**What the task asks**
Repeat every line below exactly as it reads.

★ ★ ★ ★ ★ ★ ★

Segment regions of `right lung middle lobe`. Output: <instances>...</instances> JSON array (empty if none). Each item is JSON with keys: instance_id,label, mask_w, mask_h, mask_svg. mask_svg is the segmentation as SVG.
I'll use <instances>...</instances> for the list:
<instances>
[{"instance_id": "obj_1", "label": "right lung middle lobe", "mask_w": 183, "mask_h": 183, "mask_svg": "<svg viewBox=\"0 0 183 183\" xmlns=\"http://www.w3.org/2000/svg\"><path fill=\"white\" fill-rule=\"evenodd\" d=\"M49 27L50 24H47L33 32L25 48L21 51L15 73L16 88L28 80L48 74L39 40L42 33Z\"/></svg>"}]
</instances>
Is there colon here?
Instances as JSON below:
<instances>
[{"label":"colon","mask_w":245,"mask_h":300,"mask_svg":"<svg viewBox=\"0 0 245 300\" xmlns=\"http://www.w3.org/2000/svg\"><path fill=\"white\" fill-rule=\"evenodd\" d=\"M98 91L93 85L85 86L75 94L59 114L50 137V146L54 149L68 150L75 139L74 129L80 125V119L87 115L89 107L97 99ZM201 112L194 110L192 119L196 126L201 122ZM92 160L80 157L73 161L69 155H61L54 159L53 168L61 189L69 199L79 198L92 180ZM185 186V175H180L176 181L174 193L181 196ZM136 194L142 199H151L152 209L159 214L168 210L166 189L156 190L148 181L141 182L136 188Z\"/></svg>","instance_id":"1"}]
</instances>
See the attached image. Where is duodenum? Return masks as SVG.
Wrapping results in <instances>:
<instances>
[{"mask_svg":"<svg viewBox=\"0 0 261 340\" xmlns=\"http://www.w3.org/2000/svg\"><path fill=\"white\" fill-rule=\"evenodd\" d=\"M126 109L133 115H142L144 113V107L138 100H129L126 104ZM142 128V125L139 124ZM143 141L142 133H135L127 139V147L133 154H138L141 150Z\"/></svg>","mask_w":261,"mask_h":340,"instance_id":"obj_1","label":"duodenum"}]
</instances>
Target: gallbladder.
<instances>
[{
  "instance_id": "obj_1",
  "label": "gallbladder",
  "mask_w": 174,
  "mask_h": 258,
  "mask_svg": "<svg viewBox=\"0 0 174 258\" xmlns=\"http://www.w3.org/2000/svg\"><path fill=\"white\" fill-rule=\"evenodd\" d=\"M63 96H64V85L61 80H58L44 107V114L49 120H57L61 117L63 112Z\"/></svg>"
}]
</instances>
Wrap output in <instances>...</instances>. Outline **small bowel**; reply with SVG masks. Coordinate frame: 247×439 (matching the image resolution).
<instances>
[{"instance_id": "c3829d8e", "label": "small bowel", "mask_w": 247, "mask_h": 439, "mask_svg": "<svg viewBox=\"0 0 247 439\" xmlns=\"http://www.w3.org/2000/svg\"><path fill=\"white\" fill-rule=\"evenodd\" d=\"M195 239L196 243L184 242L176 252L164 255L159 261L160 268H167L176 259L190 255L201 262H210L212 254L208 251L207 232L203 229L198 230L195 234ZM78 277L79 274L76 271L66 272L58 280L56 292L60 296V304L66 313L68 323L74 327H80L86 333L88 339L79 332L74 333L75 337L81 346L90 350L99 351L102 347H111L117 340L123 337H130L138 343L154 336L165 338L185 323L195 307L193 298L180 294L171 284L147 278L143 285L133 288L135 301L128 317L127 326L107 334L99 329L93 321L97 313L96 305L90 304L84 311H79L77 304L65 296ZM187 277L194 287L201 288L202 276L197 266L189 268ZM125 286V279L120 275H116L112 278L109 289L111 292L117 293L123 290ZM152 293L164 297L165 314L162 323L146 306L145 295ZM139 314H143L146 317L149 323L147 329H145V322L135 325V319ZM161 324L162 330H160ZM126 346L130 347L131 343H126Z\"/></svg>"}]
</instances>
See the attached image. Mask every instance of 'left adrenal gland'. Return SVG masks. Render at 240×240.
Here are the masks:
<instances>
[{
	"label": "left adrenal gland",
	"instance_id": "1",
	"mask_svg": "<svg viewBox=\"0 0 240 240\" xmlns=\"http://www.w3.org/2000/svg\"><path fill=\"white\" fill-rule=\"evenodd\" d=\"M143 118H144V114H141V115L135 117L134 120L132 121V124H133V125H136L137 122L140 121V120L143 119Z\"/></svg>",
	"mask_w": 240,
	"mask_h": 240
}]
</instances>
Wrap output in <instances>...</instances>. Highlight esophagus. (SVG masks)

★ ★ ★ ★ ★ ★ ★

**Worked solution**
Segment regions of `right lung middle lobe`. Output: <instances>...</instances> JSON array (empty if none). Each item is JSON with keys: instance_id,label, mask_w, mask_h, mask_svg. mask_svg is the segmentation as SVG.
I'll use <instances>...</instances> for the list:
<instances>
[{"instance_id": "obj_1", "label": "right lung middle lobe", "mask_w": 183, "mask_h": 183, "mask_svg": "<svg viewBox=\"0 0 183 183\" xmlns=\"http://www.w3.org/2000/svg\"><path fill=\"white\" fill-rule=\"evenodd\" d=\"M49 27L50 24H47L33 32L25 48L21 51L15 73L16 88L28 80L48 74L39 40L42 33Z\"/></svg>"}]
</instances>
Is there colon here?
Instances as JSON below:
<instances>
[{"label":"colon","mask_w":245,"mask_h":300,"mask_svg":"<svg viewBox=\"0 0 245 300\" xmlns=\"http://www.w3.org/2000/svg\"><path fill=\"white\" fill-rule=\"evenodd\" d=\"M98 91L93 85L85 86L75 94L59 114L50 137V146L54 149L68 150L75 139L74 129L80 125V119L87 115L89 107L97 99ZM201 112L194 110L192 119L196 126L201 122ZM92 160L80 157L73 161L69 155H61L54 159L53 168L61 189L69 199L79 198L92 180ZM185 186V175H180L176 181L174 193L181 196ZM136 194L142 199H151L152 209L159 214L168 210L166 189L156 190L148 181L141 182L136 188Z\"/></svg>","instance_id":"1"}]
</instances>
See the attached image. Where is duodenum? Return masks as SVG.
Wrapping results in <instances>:
<instances>
[{"mask_svg":"<svg viewBox=\"0 0 261 340\" xmlns=\"http://www.w3.org/2000/svg\"><path fill=\"white\" fill-rule=\"evenodd\" d=\"M126 109L133 115H142L144 113V107L138 100H129L126 104ZM142 128V125L139 124ZM143 141L142 133H135L127 139V147L133 154H138L141 150Z\"/></svg>","mask_w":261,"mask_h":340,"instance_id":"obj_1","label":"duodenum"}]
</instances>
Target: gallbladder.
<instances>
[{
  "instance_id": "obj_1",
  "label": "gallbladder",
  "mask_w": 174,
  "mask_h": 258,
  "mask_svg": "<svg viewBox=\"0 0 174 258\" xmlns=\"http://www.w3.org/2000/svg\"><path fill=\"white\" fill-rule=\"evenodd\" d=\"M63 96H64V85L61 80H58L44 107V114L49 120H57L61 117L63 112Z\"/></svg>"
}]
</instances>
Wrap output in <instances>...</instances>. Outline **small bowel**; reply with SVG masks. Coordinate frame: 247×439 (matching the image resolution).
<instances>
[{"instance_id": "c3829d8e", "label": "small bowel", "mask_w": 247, "mask_h": 439, "mask_svg": "<svg viewBox=\"0 0 247 439\" xmlns=\"http://www.w3.org/2000/svg\"><path fill=\"white\" fill-rule=\"evenodd\" d=\"M195 239L196 243L184 242L176 252L164 255L159 261L160 268H167L176 259L190 255L201 262H210L212 254L208 251L207 232L203 229L198 230L195 234ZM78 277L79 274L76 271L66 272L58 280L56 292L60 296V304L66 313L68 323L74 327H80L86 333L88 339L79 332L74 333L75 337L81 346L90 350L99 351L102 347H111L117 340L123 337H130L138 343L154 336L165 338L185 323L195 307L193 298L180 294L171 284L147 278L143 285L133 288L135 301L128 317L127 326L107 334L99 329L93 321L97 313L96 305L90 304L84 311H79L77 304L65 296ZM187 277L194 287L201 288L202 276L197 266L189 268ZM125 286V279L120 275H116L112 278L109 289L111 292L117 293L123 290ZM152 293L164 297L165 314L162 323L146 306L145 295ZM139 314H143L146 317L149 323L147 329H145V322L135 325V319ZM161 324L162 330H160ZM126 346L130 347L131 343H126Z\"/></svg>"}]
</instances>
See the attached image. Mask every instance of 'left adrenal gland'. Return SVG masks. Render at 240×240.
Here are the masks:
<instances>
[{
	"label": "left adrenal gland",
	"instance_id": "1",
	"mask_svg": "<svg viewBox=\"0 0 240 240\" xmlns=\"http://www.w3.org/2000/svg\"><path fill=\"white\" fill-rule=\"evenodd\" d=\"M143 118H144V114H141V115L135 117L134 120L132 121V124H133V125H136L137 122L140 121V120L143 119Z\"/></svg>",
	"mask_w": 240,
	"mask_h": 240
}]
</instances>
Wrap output in <instances>...</instances>. Highlight esophagus. (SVG masks)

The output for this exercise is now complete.